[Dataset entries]
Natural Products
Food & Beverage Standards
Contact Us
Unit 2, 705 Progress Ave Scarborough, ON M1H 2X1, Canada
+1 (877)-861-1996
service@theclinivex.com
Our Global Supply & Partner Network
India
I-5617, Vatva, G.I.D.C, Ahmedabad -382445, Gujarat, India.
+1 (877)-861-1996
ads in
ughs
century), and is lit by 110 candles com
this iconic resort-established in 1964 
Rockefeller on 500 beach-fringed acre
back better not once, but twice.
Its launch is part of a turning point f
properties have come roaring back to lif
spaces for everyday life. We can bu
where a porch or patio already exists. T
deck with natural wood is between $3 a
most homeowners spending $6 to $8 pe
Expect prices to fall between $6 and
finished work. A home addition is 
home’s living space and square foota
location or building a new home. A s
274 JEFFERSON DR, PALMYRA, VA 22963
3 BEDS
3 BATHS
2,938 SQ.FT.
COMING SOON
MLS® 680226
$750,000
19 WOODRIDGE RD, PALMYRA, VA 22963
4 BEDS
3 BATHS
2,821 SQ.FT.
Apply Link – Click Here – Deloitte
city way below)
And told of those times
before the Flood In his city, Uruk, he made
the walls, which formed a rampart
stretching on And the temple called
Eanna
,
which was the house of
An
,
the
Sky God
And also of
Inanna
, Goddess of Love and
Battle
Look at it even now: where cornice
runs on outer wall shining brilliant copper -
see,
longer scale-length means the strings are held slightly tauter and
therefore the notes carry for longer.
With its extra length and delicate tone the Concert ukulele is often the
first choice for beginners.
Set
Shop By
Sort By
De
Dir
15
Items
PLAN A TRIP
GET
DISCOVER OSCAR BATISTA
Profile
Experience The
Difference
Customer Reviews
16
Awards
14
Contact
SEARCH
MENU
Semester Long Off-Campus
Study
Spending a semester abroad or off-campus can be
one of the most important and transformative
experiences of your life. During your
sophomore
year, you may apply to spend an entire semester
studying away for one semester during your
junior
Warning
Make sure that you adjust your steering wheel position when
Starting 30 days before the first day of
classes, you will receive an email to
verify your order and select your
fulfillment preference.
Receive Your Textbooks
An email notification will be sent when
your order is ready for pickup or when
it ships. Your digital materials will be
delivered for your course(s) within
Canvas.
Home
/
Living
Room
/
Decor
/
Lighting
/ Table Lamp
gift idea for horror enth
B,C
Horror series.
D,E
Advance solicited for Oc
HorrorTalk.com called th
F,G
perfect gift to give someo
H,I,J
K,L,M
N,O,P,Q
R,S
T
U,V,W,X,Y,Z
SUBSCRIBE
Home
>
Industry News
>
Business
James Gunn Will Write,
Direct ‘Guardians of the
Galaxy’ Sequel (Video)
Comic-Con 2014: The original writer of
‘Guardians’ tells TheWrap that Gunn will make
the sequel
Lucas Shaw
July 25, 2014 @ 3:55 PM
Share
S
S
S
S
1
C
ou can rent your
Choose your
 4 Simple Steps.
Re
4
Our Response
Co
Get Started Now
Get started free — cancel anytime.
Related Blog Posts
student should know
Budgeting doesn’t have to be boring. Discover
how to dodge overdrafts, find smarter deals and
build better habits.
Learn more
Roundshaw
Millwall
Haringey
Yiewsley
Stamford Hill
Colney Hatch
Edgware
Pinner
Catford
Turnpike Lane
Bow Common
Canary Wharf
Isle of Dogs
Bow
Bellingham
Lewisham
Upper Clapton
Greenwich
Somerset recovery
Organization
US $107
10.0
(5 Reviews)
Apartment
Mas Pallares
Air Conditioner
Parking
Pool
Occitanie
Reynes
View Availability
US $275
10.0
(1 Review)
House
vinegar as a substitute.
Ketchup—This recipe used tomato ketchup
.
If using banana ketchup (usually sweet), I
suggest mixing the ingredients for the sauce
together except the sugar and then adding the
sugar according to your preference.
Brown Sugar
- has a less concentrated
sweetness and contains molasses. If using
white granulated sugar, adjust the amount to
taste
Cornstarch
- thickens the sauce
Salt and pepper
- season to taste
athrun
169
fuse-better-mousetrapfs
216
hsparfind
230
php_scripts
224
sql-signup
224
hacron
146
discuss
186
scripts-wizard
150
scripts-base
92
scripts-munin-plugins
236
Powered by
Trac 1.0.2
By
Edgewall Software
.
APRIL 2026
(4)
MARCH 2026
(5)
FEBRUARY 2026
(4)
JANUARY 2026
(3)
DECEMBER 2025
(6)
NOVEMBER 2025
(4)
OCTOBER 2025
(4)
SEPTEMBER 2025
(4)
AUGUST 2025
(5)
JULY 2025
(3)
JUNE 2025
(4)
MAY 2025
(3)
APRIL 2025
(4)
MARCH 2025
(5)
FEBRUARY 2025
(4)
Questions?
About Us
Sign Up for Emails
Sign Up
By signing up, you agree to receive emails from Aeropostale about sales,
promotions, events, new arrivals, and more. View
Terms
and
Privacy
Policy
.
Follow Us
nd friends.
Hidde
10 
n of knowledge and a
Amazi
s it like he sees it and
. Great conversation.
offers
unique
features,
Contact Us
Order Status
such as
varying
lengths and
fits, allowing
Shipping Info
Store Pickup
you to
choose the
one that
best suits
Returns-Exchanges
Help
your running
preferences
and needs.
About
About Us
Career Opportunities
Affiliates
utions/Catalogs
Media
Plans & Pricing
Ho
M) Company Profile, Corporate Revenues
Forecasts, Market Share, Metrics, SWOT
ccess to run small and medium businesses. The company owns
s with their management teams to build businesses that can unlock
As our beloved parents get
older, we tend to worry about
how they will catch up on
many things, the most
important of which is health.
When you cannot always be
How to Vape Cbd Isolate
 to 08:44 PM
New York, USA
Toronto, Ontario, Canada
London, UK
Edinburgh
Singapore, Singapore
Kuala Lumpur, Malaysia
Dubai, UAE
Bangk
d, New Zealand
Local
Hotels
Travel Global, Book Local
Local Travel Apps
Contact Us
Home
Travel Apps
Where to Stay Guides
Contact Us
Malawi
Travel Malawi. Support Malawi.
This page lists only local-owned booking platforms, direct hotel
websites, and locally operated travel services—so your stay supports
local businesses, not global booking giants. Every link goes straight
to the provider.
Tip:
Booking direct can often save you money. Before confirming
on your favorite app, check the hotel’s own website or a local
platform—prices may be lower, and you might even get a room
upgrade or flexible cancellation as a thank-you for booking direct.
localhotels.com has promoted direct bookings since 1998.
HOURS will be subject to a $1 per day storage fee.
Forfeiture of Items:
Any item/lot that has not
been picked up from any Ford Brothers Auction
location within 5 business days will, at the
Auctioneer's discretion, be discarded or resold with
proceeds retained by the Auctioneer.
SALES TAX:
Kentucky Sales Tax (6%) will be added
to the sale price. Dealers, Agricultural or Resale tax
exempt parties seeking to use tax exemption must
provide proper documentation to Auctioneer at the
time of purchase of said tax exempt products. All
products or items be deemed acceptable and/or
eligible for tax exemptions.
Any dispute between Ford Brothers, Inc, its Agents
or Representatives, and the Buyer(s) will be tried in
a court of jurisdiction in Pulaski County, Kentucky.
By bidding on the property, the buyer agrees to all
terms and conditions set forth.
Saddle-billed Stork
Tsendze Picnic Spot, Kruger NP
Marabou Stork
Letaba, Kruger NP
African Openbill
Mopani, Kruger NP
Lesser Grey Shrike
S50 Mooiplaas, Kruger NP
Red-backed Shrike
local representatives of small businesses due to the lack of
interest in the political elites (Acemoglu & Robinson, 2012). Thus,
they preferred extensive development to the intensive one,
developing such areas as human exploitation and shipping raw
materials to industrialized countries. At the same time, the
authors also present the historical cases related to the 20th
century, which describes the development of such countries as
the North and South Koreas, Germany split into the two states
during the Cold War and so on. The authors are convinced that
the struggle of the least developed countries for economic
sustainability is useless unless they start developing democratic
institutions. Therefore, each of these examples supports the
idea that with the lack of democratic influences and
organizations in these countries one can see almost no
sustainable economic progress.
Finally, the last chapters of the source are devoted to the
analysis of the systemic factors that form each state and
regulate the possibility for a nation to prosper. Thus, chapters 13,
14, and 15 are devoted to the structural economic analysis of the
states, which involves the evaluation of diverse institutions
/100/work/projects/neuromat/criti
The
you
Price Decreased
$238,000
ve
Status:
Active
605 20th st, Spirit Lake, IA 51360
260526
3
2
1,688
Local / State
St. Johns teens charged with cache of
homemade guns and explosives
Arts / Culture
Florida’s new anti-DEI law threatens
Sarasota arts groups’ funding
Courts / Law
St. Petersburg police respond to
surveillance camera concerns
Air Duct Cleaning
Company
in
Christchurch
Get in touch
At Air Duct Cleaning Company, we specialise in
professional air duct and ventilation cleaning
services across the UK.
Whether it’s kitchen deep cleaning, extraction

**Task requirements:** Only the lines of the data holding the string "economic" are wanted; copy each of them.

**Worked solution:**
the struggle of the least developed countries for economic
sustainable economic progress.
14, and 15 are devoted to the structural economic analysis of the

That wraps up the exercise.